Setting out from home was always a scary proposition for Vanni. His father had made a lot of enemies and he’d been raised to be wary and cautious. However, he also felt like everyone around him was controlling him. His life wasn’t his own any more.

Thus he found himself on the road, heading out of town. He realized as he walked that he hadn’t planned things very well. He had no food, no provisions and his clothes and shoes were not made to be traveled in, but to be seen in. He was dressed too finely to be walking along the dusty highway.

He paused. He hadn’t gone far. He could turn back. He could go home and let everyone else decide what was best for him. Then the Galiano pride kicked in again. There was no way he was quitting. He turned his back on the town that he’d grown up in and walked.

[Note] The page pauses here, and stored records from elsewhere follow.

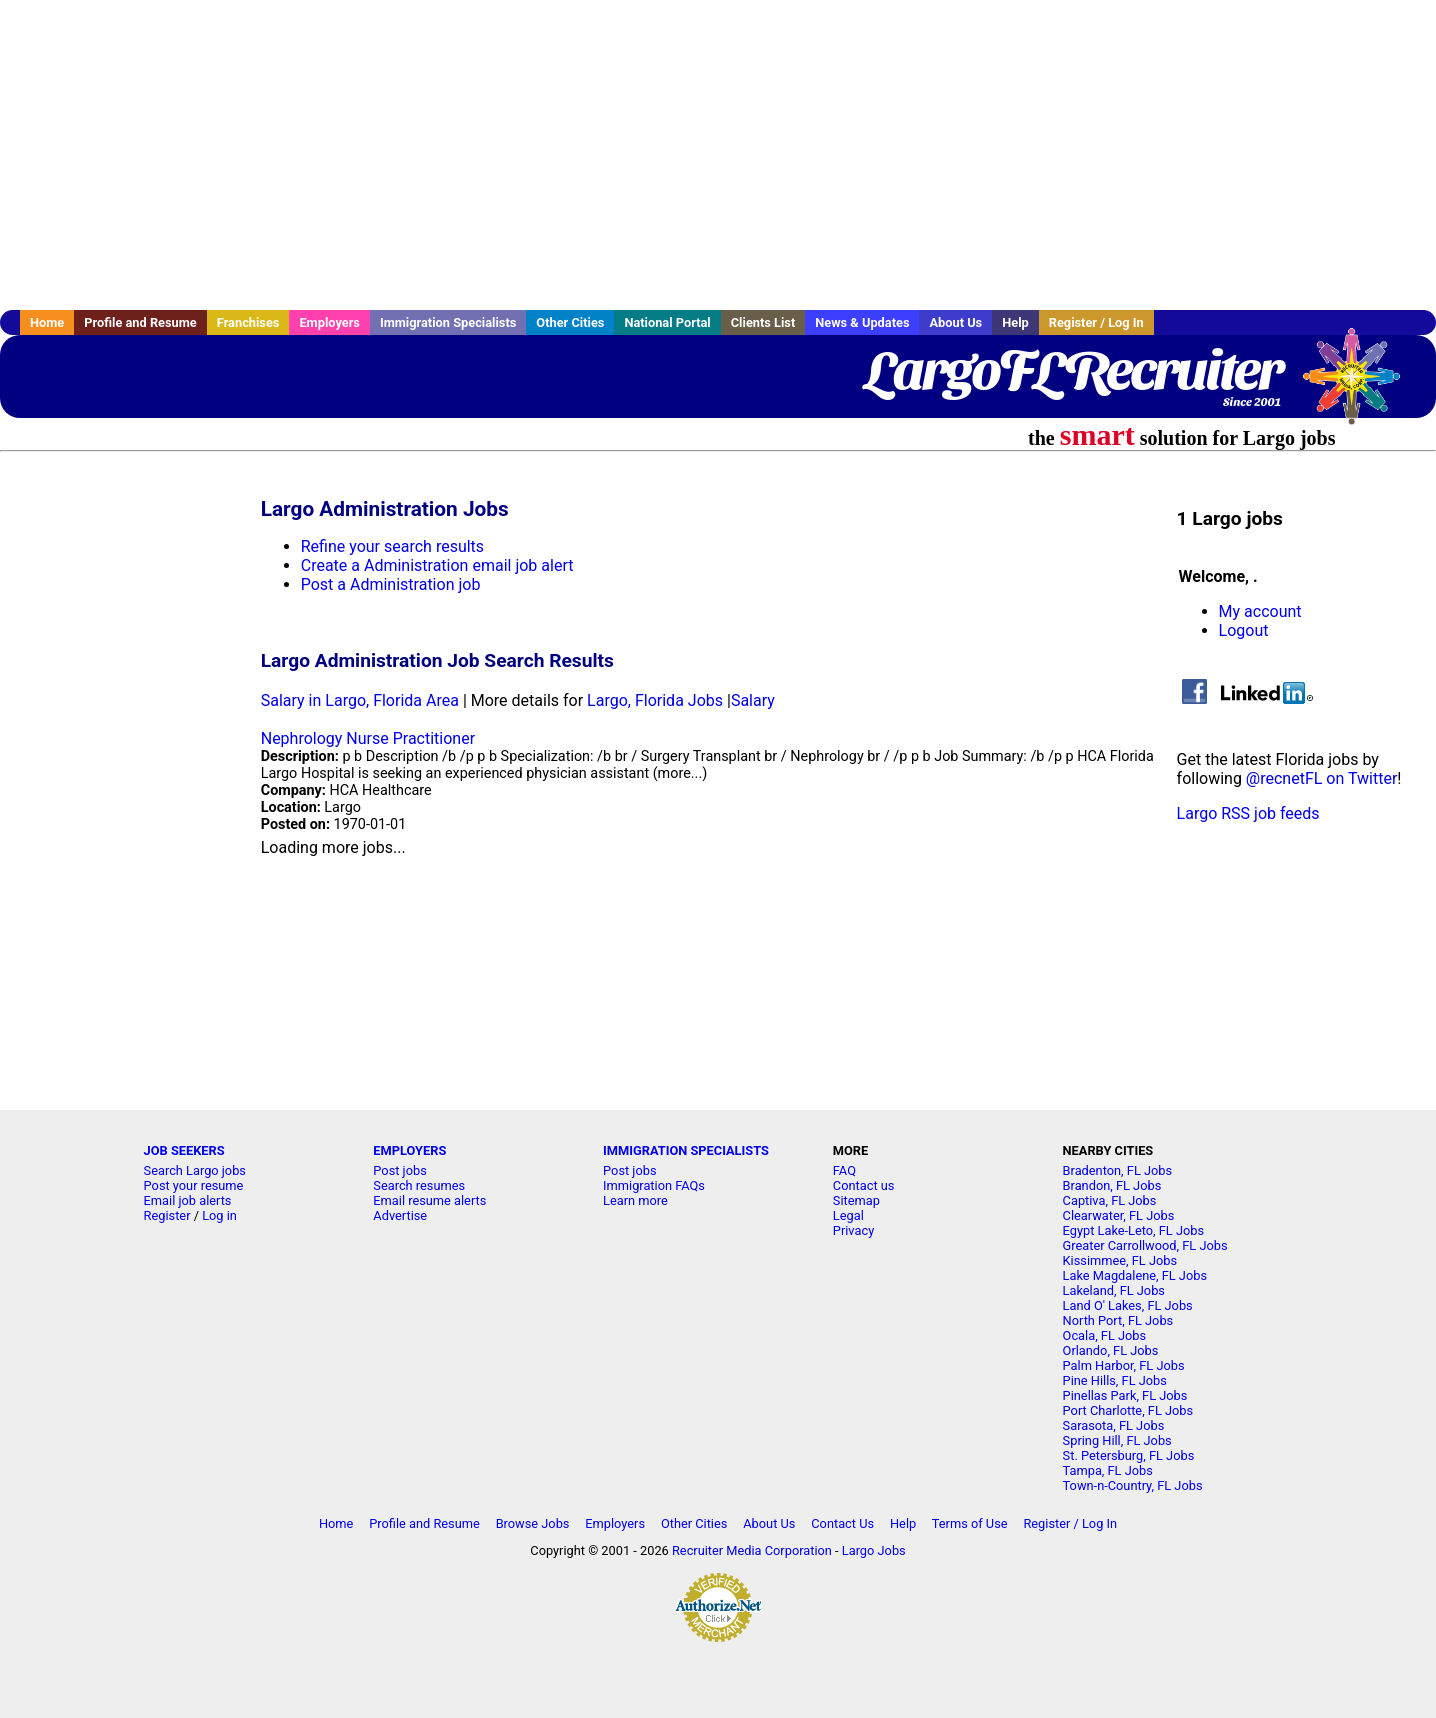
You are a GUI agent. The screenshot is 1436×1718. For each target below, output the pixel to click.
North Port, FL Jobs (1118, 1320)
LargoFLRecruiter (1073, 370)
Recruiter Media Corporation (752, 1550)
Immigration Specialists (448, 322)
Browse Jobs (533, 1523)
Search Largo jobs (195, 1170)
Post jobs (399, 1170)
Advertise (400, 1215)
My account (1260, 611)
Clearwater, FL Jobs (1119, 1215)
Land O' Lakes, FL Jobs (1128, 1305)
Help (1015, 322)
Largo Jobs (874, 1550)
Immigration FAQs (654, 1185)
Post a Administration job (391, 584)
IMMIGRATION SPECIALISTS (686, 1150)
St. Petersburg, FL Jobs (1129, 1455)
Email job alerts (188, 1200)
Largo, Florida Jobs (655, 700)
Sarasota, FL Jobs (1114, 1425)
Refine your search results (392, 546)
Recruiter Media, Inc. (1361, 386)
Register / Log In (1096, 322)
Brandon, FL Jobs (1112, 1185)
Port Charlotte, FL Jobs (1128, 1410)
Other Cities (570, 322)
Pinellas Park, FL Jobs (1125, 1395)
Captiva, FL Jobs (1110, 1200)
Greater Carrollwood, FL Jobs (1145, 1245)
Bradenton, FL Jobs (1118, 1170)
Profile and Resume (140, 322)
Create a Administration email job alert (437, 565)
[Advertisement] (718, 155)
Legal (848, 1215)
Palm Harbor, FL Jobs (1124, 1365)
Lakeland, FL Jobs (1114, 1290)
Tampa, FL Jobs (1108, 1470)
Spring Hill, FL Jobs (1117, 1440)
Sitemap (856, 1200)
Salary (753, 700)
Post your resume (194, 1185)
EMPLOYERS (409, 1150)
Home (47, 322)
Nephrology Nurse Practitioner (368, 738)
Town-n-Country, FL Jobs (1133, 1485)
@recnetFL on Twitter (1322, 778)
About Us (955, 322)
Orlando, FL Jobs (1111, 1350)
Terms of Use (970, 1523)
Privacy (853, 1230)
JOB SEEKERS (184, 1150)
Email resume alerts (429, 1200)
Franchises (248, 322)
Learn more (635, 1200)
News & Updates (862, 322)
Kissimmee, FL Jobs (1120, 1260)
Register (167, 1215)
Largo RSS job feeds (1248, 813)
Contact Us (842, 1523)
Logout (1244, 630)
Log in (219, 1215)
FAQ (844, 1170)
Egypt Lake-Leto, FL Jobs (1134, 1230)
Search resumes (419, 1185)
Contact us (864, 1185)
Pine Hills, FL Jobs (1115, 1380)
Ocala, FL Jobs (1105, 1335)
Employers (329, 322)
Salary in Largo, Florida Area (360, 700)
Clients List (763, 322)
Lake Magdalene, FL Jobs (1135, 1275)
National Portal (667, 322)
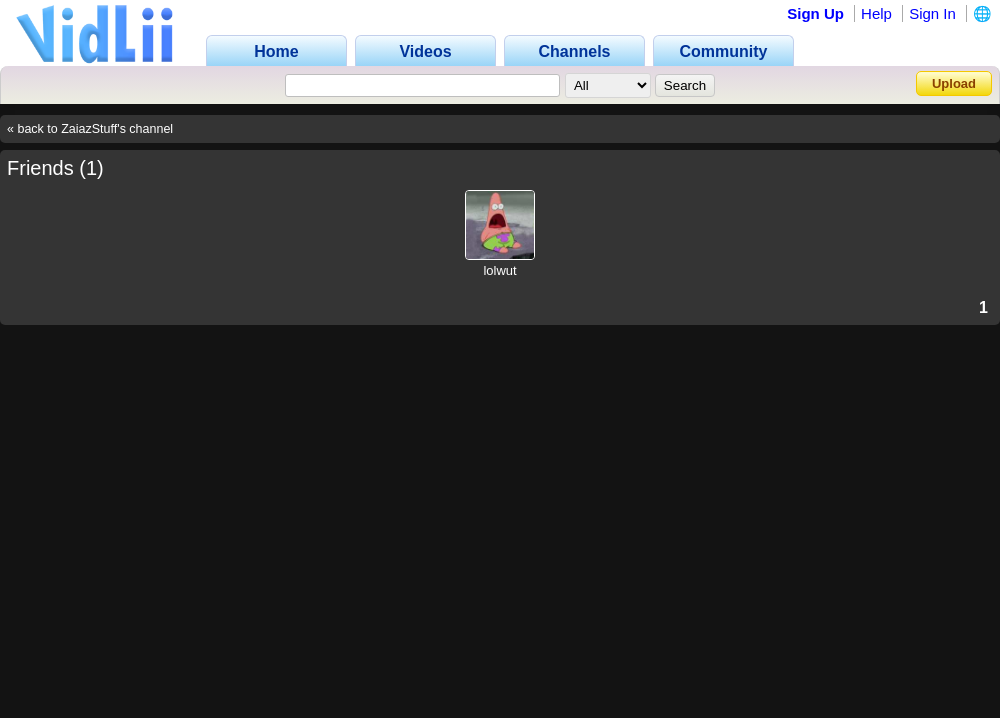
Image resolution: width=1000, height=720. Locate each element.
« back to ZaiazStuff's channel (90, 129)
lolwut (499, 270)
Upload (954, 83)
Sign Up (815, 13)
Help (876, 13)
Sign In (932, 13)
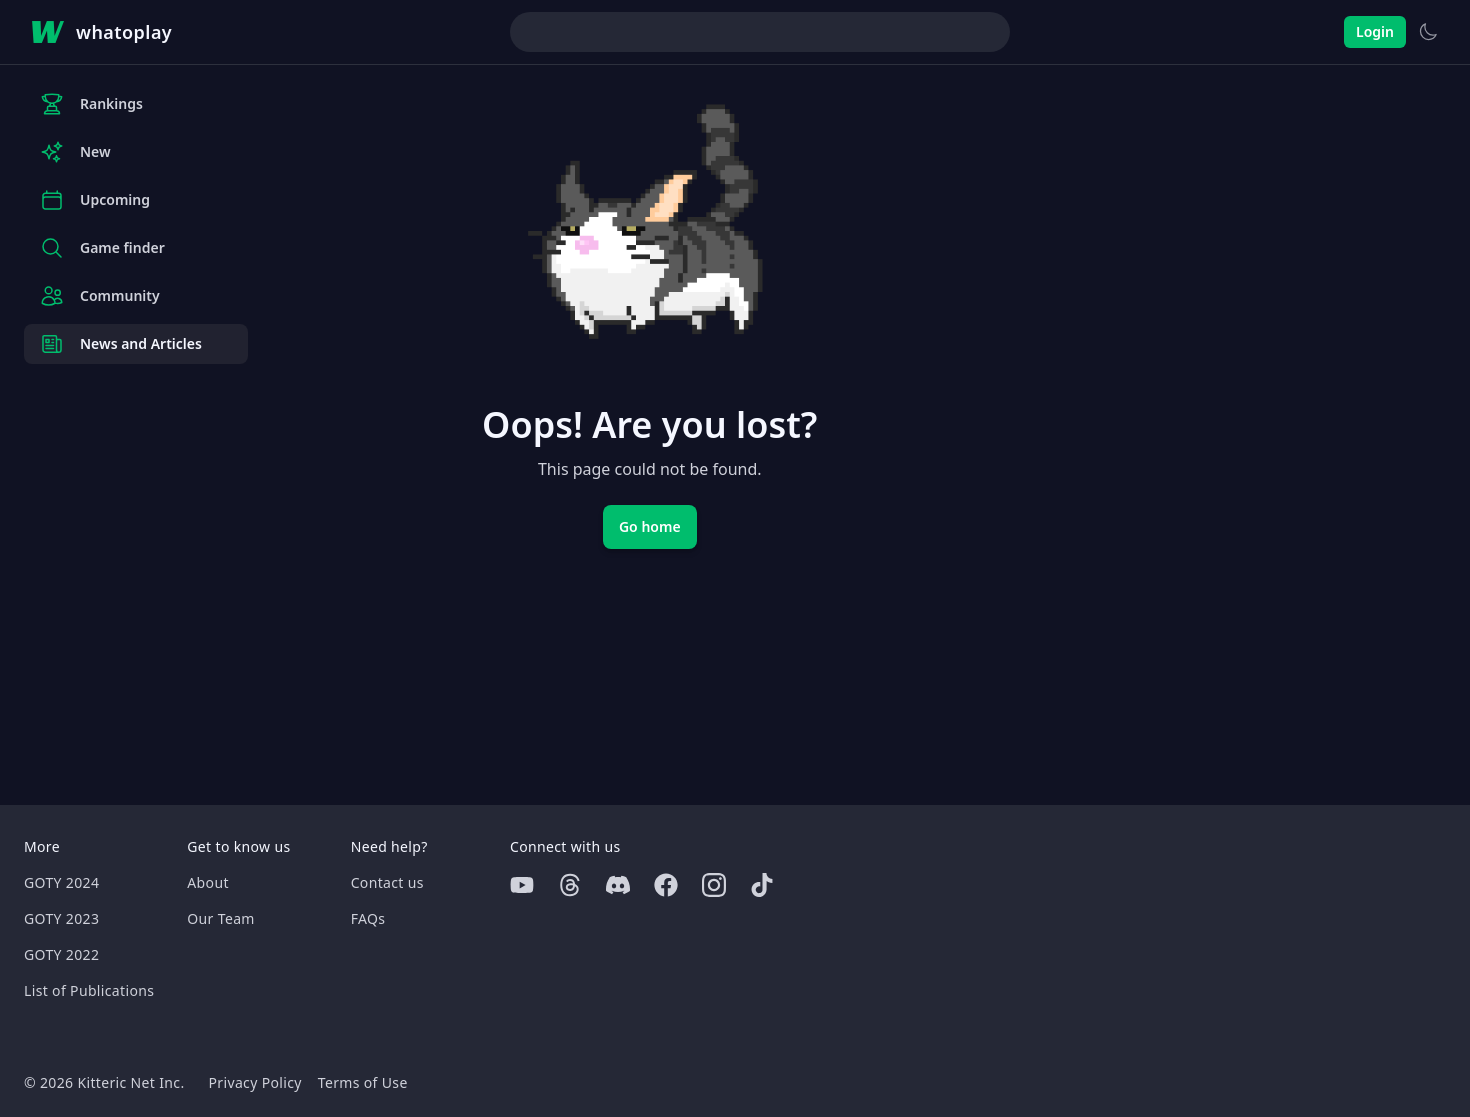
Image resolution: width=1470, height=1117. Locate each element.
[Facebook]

Eventually, feet aching, legs tired, he came to a small inn. He slumped into a chair and frowned at his purse. Again, a lack of forethought hit him jarringly. He had about enough money on his person for a night’s stay. Moaning and running his hands through his long blond hair, Vanni slumped back in the chair.

“Problem?” the barkeep said.

“Not really,” Vanni replied. “Just realizing how sheltered I’ve always been. I’m… short on funds,” he admitted.

The barkeep frowned and stepped over, eyeing him critically. “You could get a job. Got any skills?”

“Skills?” Vanni asked. “I can sing, play piano and violin and speak three languages. Math and literature… some magic, that’s more knowledge than skill though.”

“There are some bards in town, maybe you can hook up with them,” the man suggested. “Try it out. We don’t have a musician right now. Piano’s over there. Music brings in the custom.”

Vanni nodded and, weary though he was, he headed over to the piano. In moments he was going through his repertoire. He played the folk-songs he knew. The kind of things that got people tapping their feet. Stuffy chamber music was not on call in this venue.

He was surprised when a small blond man tapped him on the shoulder. The man was grinning and handed him a mug of cider. “Take a break,” he said. “I’m sure you could use a drink.”

When Vanni reached for his purse the man shook his head. “You’ve earned it,” was all he said. Vanni grinned as the man walked away, sipping the beverage. It was the first time he’d worked for something and it felt good.